*Task directions:* Copy the listing below exactly. Pictures stay out of it.

*Records for processing:*
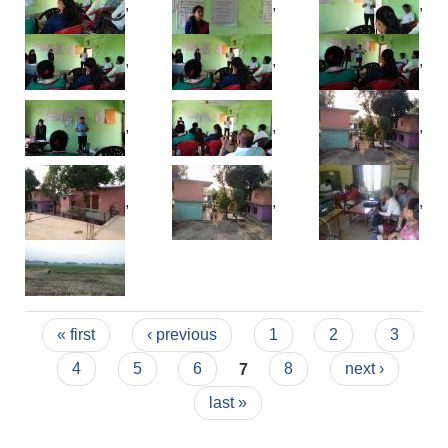
,
,
,
,
,
,
,
,
,
,
,
,
Pages
« first
‹ previous
1
2
3
4
5
6
7
8
next ›
last »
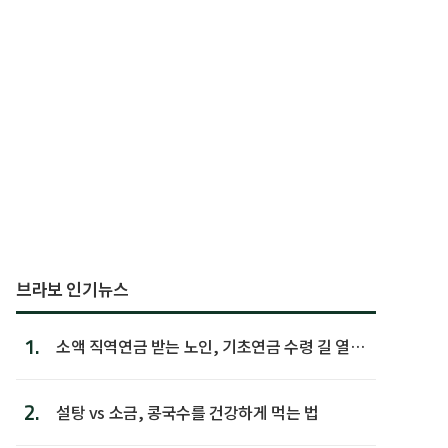
브라보 인기뉴스
1.
소액 직역연금 받는 노인, 기초연금 수령 길 열린
다
2.
설탕 vs 소금, 콩국수를 건강하게 먹는 법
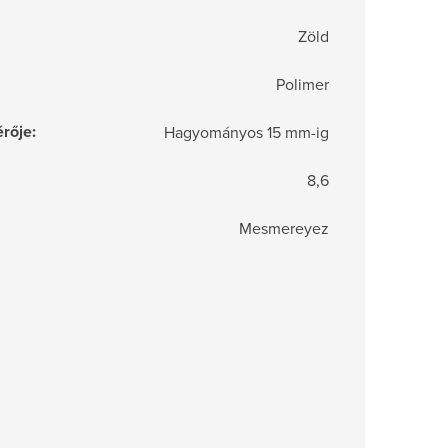
Zöld
Polimer
rője
:
Hagyományos 15 mm-ig
8,6
Mesmereyez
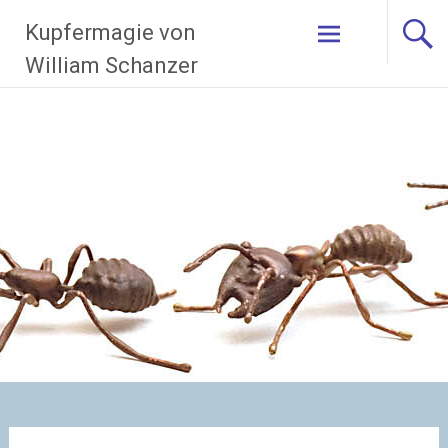
Zum
Kupfermagie von
Inhalt
springen
William Schanzer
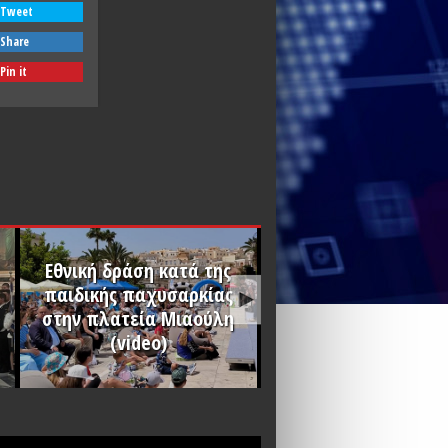
Tweet
Share
Pin it
Eθνική δράση κατά της
παιδικής παχυσαρκίας
στην πλατεία Μιαούλη
(video)
Χριστός Ανέστη
PLAY
PLAY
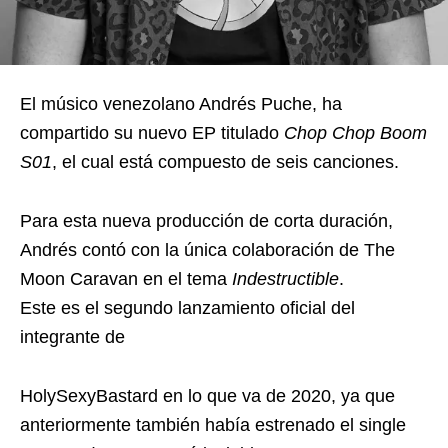
El músico venezolano Andrés Puche, ha
compartido su nuevo EP titulado
Chop Chop Boom
S01
, el cual está compuesto de seis canciones.
Para esta nueva producción de corta duración,
Andrés contó con la única colaboración de The
Moon Caravan en el tema
Indestructible
.
Este es el segundo lanzamiento oficial del
integrante de
HolySexyBastard en lo que va de 2020, ya que
anteriormente también había estrenado el single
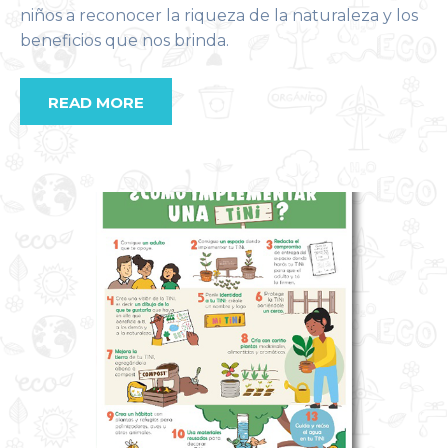
niños a reconocer la riqueza de la naturaleza y los
beneficios que nos brinda.
READ MORE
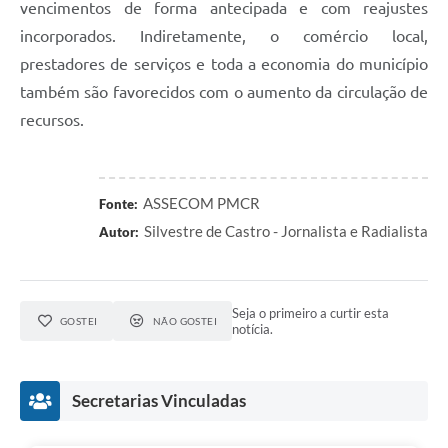
vencimentos de forma antecipada e com reajustes
incorporados. Indiretamente, o comércio local,
prestadores de serviços e toda a economia do município
também são favorecidos com o aumento da circulação de
recursos.
ASSECOM PMCR
Fonte:
Silvestre de Castro - Jornalista e Radialista
Autor:
Seja o primeiro a curtir esta
GOSTEI
NÃO GOSTEI
notícia.
Secretarias Vinculadas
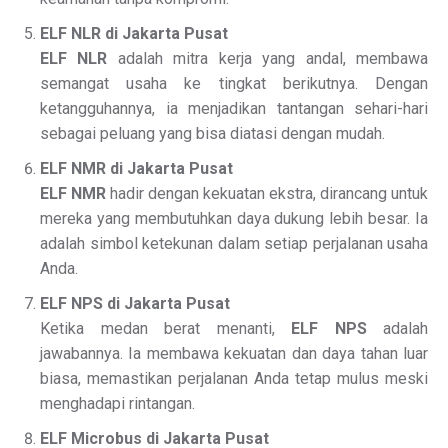
ELF NLR di Jakarta Pusat
ELF NLR
adalah mitra kerja yang andal, membawa
semangat usaha ke tingkat berikutnya. Dengan
ketangguhannya, ia menjadikan tantangan sehari-hari
sebagai peluang yang bisa diatasi dengan mudah.
ELF NMR di Jakarta Pusat
ELF NMR
hadir dengan kekuatan ekstra, dirancang untuk
mereka yang membutuhkan daya dukung lebih besar. Ia
adalah simbol ketekunan dalam setiap perjalanan usaha
Anda.
ELF NPS di Jakarta Pusat
Ketika medan berat menanti,
ELF NPS
adalah
jawabannya. Ia membawa kekuatan dan daya tahan luar
biasa, memastikan perjalanan Anda tetap mulus meski
menghadapi rintangan.
ELF Microbus di Jakarta Pusat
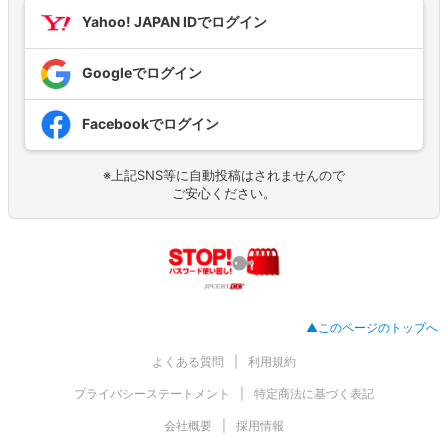
Yahoo! JAPAN IDでログイン
Googleでログイン
Facebookでログイン
※上記SNS等に自動投稿はされませんので
ご安心ください。
▲このページのトップへ
よくある質問
利用規約
プライバシーステートメント
特定商法に基づく表記
会社概要
採用情報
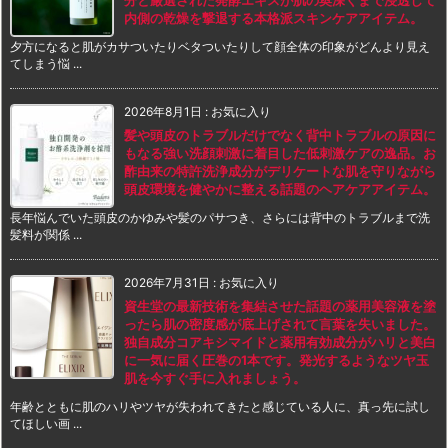
内側の乾燥を撃退する本格派スキンケアアイテム。
夕方になると肌がカサついたりベタついたりして顔全体の印象がどんより見え
てしまう悩 ...
2026年8月1日
:
お気に入り
髪や頭皮のトラブルだけでなく背中トラブルの原因に
もなる強い洗顔刺激に着目した低刺激ケアの逸品。お
酢由来の特許洗浄成分がデリケートな肌を守りながら
頭皮環境を健やかに整える話題のヘアケアアイテム。
長年悩んでいた頭皮のかゆみや髪のパサつき、さらには背中のトラブルまで洗
髪料が関係 ...
2026年7月31日
:
お気に入り
資生堂の最新技術を集結させた話題の薬用美容液を塗
ったら肌の密度感が底上げされて言葉を失いました。
独自成分コアキシマイドと薬用有効成分がハリと美白
に一気に届く圧巻の1本です。発光するようなツヤ玉
肌を今すぐ手に入れましょう。
年齢とともに肌のハリやツヤが失われてきたと感じている人に、真っ先に試し
てほしい画 ...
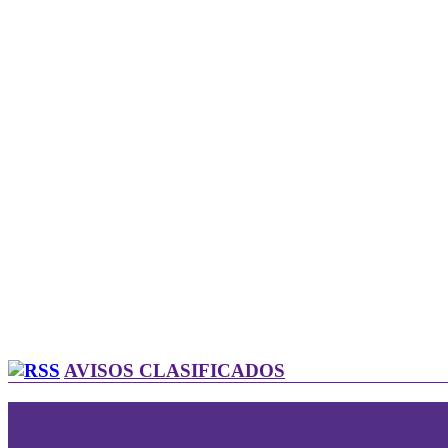
AVISOS CLASIFICADOS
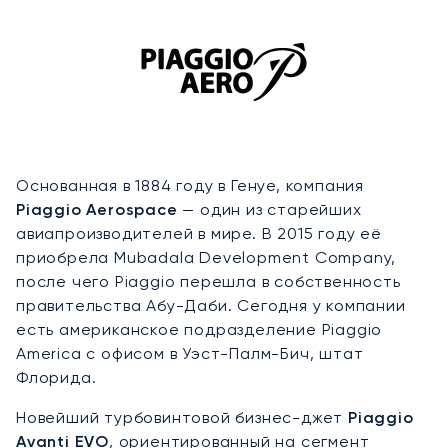
Основанная в 1884 году в Генуе, компания
Piaggio Aerospace
— один из старейших
авиапроизводителей в мире. В 2015 году её
приобрела Mubadala Development Company,
после чего Piaggio перешла в собственность
правительства Абу-Даби. Сегодня у компании
есть американское подразделение Piaggio
America с офисом в Уэст-Палм-Бич, штат
Флорида.
Новейший турбовинтовой бизнес-джет
Piaggio
Avanti EVO
, ориентированный на сегмент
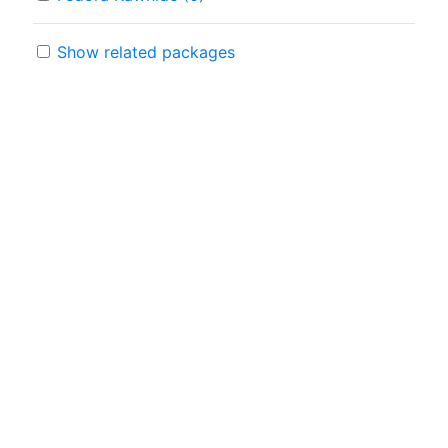
Show related packages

*Solution to the exercise:*
,
,
,
,
,
,
,
,
,
,
,
,
Pages
« first
‹ previous
1
2
3
4
5
6
7
8
next ›
last »
브라보 인기뉴스
1.
소액 직역연금 받는 노인, 기초연금 수령 길 열린
다
2.
설탕 vs 소금, 콩국수를 건강하게 먹는 법
Zöld
Polimer
rője
:
Hagyományos 15 mm-ig
8,6
Mesmereyez
Zum
Kupfermagie von
Inhalt
springen
William Schanzer
Tweet
Share
Pin it
Eθνική δράση κατά της
παιδικής παχυσαρκίας
στην πλατεία Μιαούλη
(video)
Χριστός Ανέστη
PLAY
PLAY
El músico venezolano Andrés Puche, ha
compartido su nuevo EP titulado
Chop Chop Boom
S01
, el cual está compuesto de seis canciones.
Para esta nueva producción de corta duración,
Andrés contó con la única colaboración de The
Moon Caravan en el tema
Indestructible
.
Este es el segundo lanzamiento oficial del
integrante de
HolySexyBastard en lo que va de 2020, ya que
anteriormente también había estrenado el single
niños a reconocer la riqueza de la naturaleza y los
beneficios que nos brinda.
READ MORE
vencimentos de forma antecipada e com reajustes
incorporados. Indiretamente, o comércio local,
prestadores de serviços e toda a economia do município
também são favorecidos com o aumento da circulação de
recursos.
ASSECOM PMCR
Fonte:
Silvestre de Castro - Jornalista e Radialista
Autor:
Seja o primeiro a curtir esta
GOSTEI
NÃO GOSTEI
notícia.
Secretarias Vinculadas
ELF NLR di Jakarta Pusat
ELF NLR
adalah mitra kerja yang andal, membawa
semangat usaha ke tingkat berikutnya. Dengan
ketangguhannya, ia menjadikan tantangan sehari-hari
sebagai peluang yang bisa diatasi dengan mudah.
ELF NMR di Jakarta Pusat
ELF NMR
hadir dengan kekuatan ekstra, dirancang untuk
mereka yang membutuhkan daya dukung lebih besar. Ia
adalah simbol ketekunan dalam setiap perjalanan usaha
Anda.
ELF NPS di Jakarta Pusat
Ketika medan berat menanti,
ELF NPS
adalah
jawabannya. Ia membawa kekuatan dan daya tahan luar
biasa, memastikan perjalanan Anda tetap mulus meski
menghadapi rintangan.
ELF Microbus di Jakarta Pusat
Yahoo! JAPAN IDでログイン
Googleでログイン
Facebookでログイン
※上記SNS等に自動投稿はされませんので
ご安心ください。
▲このページのトップへ
よくある質問
利用規約
プライバシーステートメント
特定商法に基づく表記
会社概要
採用情報
内側の乾燥を撃退する本格派スキンケアアイテム。
夕方になると肌がカサついたりベタついたりして顔全体の印象がどんより見え
てしまう悩 ...
2026年8月1日
:
お気に入り
髪や頭皮のトラブルだけでなく背中トラブルの原因に
もなる強い洗顔刺激に着目した低刺激ケアの逸品。お
酢由来の特許洗浄成分がデリケートな肌を守りながら
頭皮環境を健やかに整える話題のヘアケアアイテム。
長年悩んでいた頭皮のかゆみや髪のパサつき、さらには背中のトラブルまで洗
髪料が関係 ...
2026年7月31日
:
お気に入り
資生堂の最新技術を集結させた話題の薬用美容液を塗
ったら肌の密度感が底上げされて言葉を失いました。
独自成分コアキシマイドと薬用有効成分がハリと美白
に一気に届く圧巻の1本です。発光するようなツヤ玉
肌を今すぐ手に入れましょう。
年齢とともに肌のハリやツヤが失われてきたと感じている人に、真っ先に試し
てほしい画 ...
AVISOS CLASIFICADOS
Основанная в 1884 году в Генуе, компания
Piaggio Aerospace
— один из старейших
авиапроизводителей в мире. В 2015 году её
приобрела Mubadala Development Company,
после чего Piaggio перешла в собственность
правительства Абу-Даби. Сегодня у компании
есть американское подразделение Piaggio
America с офисом в Уэст-Палм-Бич, штат
Флорида.
Новейший турбовинтовой бизнес-джет
Piaggio
Avanti EVO
, ориентированный на сегмент
Show related packages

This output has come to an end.